# WHAT IS EXPECTED
The output should match, line for line, the records from the line containing "SAVERIO MARROCCO" through the line containing "irasyonel söylemin, gerçekle", with every picture left out.

# RECORDED DATA

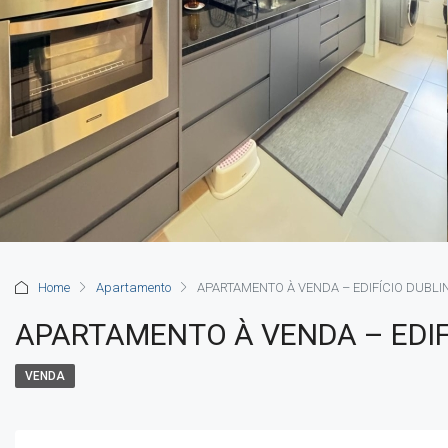
Home
Apartamento
APARTAMENTO À VENDA – EDIFÍCIO DUBLI
APARTAMENTO À VENDA – EDIF
VENDA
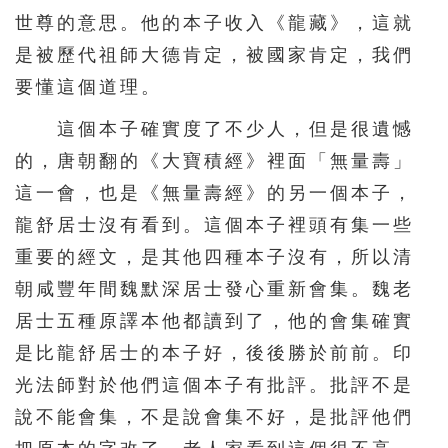
世尊的意思。他的本子收入《龍藏》，這就
是被歷代祖師大德肯定，被國家肯定，我們
要懂這個道理。
這個本子確實度了不少人，但是很遺憾
的，唐朝翻的《大寶積經》裡面「無量壽」
這一會，也是《無量壽經》的另一個本子，
龍舒居士沒有看到。這個本子裡頭有集一些
重要的經文，是其他四種本子沒有，所以清
朝咸豐年間魏默深居士發心重新會集。魏老
居士五種原譯本他都讀到了，他的會集確實
是比龍舒居士的本子好，後後勝於前前。印
光法師對於他們這個本子有批評。批評不是
說不能會集，不是說會集不好，是批評他們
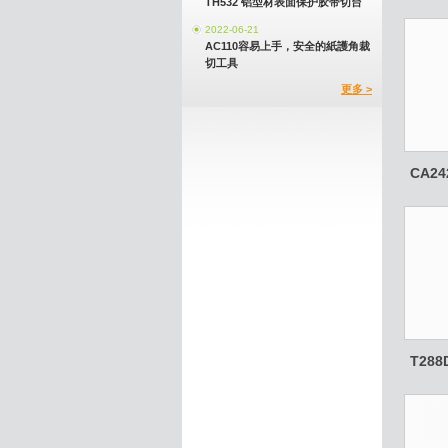
TH532 铝型材表面保护胶带切台
2022-06-21
AC110容易上手，安全的紙護角裁
切工具
更多 >
CA24
T288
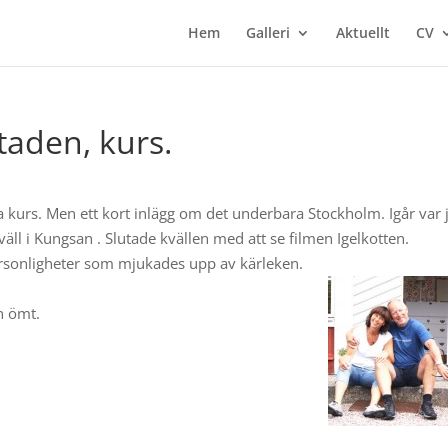
Hem
Galleri
Aktuellt
CV
staden, kurs.
 ha kurs. Men ett kort inlägg om det underbara Stockholm. Igår var 
ll i Kungsan . Slutade kvällen med att se filmen Igelkotten.
ersonligheter som mjukades upp av kärleken.
n ömt.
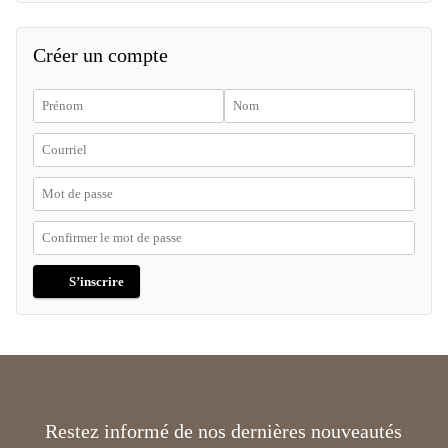
Créer un compte
S’inscrire
Restez informé de nos dernières nouveautés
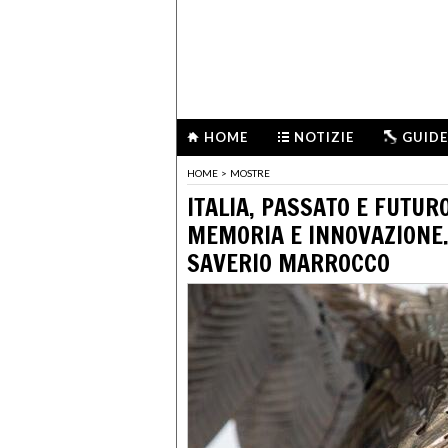
HOME
NOTIZIE
GUIDE
HOME
>
MOSTRE
ITALIA, PASSATO E FUTUR
MEMORIA E INNOVAZIONE.
SAVERIO MARROCCO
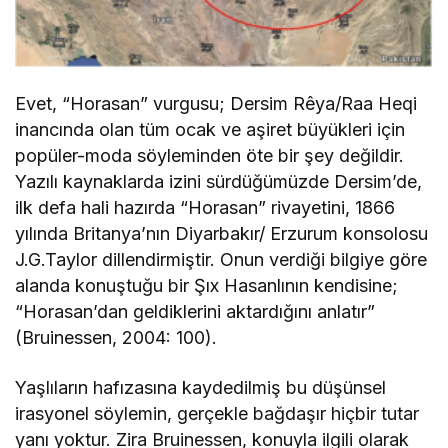
Evet, “Horasan” vurgusu; Dersim Rêya/Raa Heqi
inancında olan tüm ocak ve aşiret büyükleri için
popüler-moda söyleminden öte bir şey değildir.
Yazılı kaynaklarda izini sürdüğümüzde Dersim’de,
ilk defa hali hazırda “Horasan” rivayetini, 1866
yılında Britanya’nın Diyarbakır/ Erzurum konsolosu
J.G.Taylor dillendirmiştir. Onun verdiği bilgiye göre
alanda konuştuğu bir Şıx Hasanlının kendisine;
“Horasan’dan geldiklerini aktardığını anlatır”
(Bruinessen, 2004: 100).
Yaşlıların hafızasına kaydedilmiş bu düşünsel
irasyonel söylemin, gerçekle bağdaşır hiçbir tutar
yanı yoktur. Zira Bruinessen, konuyla ilgili olarak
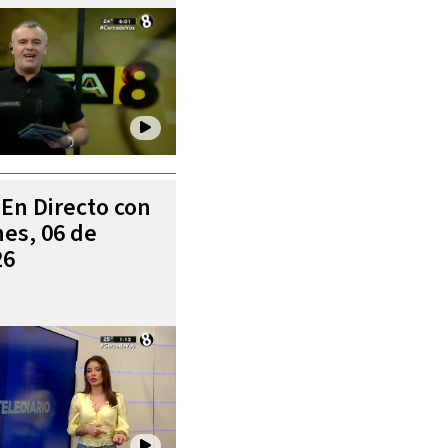
 En Directo con
es, 06 de
26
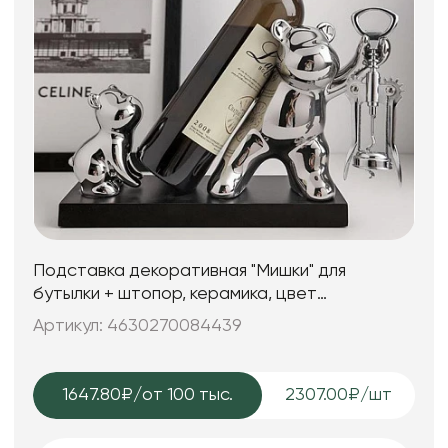
Подставка декоративная "Мишки" для
бутылки + штопор, керамика, цвет
серебряный, 31*12*20 см.
Артикул: 4630270084439
1647.80₽
/от 100 тыс.
2307.00₽/шт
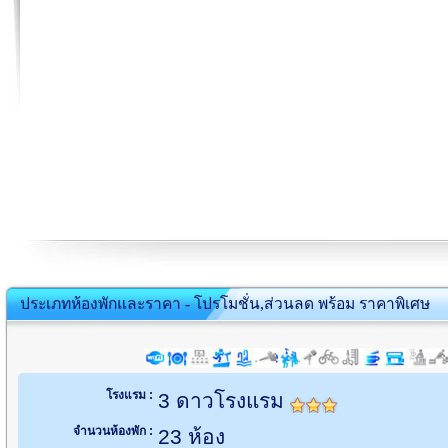
ประเภทห้องพักและราคา - โปรโมชั่น,ส่วนลด พร้อม ราคาพิเศษ
โรงแรม :
3 ดาวโรงแรม
จำนวนห้องพัก :
23 ห้อง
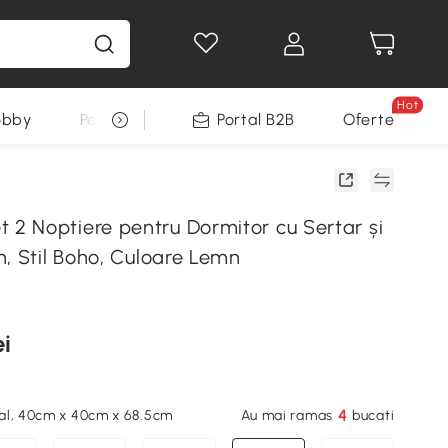
Hot
obby
Pentru animale
Portal B2B
Decoratiuni Sarbatori
Oferte
 Noptiere pentru Dormitor cu Sertar și
, Stil Boho, Culoare Lemn
ei
4
al, 40cm x 40cm x 68.5cm
Au mai ramas
bucati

# WRITTEN RESPONSE
SAVERIO MARROCCO
Evet, “Horasan” vurgusu; Dersim Rêya/Raa Heqi
inancında olan tüm ocak ve aşiret büyükleri için
popüler-moda söyleminden öte bir şey değildir.
Yazılı kaynaklarda izini sürdüğümüzde Dersim’de,
ilk defa hali hazırda “Horasan” rivayetini, 1866
yılında Britanya’nın Diyarbakır/ Erzurum konsolosu
J.G.Taylor dillendirmiştir. Onun verdiği bilgiye göre
alanda konuştuğu bir Şıx Hasanlının kendisine;
“Horasan’dan geldiklerini aktardığını anlatır”
(Bruinessen, 2004: 100).
Yaşlıların hafızasına kaydedilmiş bu düşünsel
irasyonel söylemin, gerçekle bağdaşır hiçbir tutar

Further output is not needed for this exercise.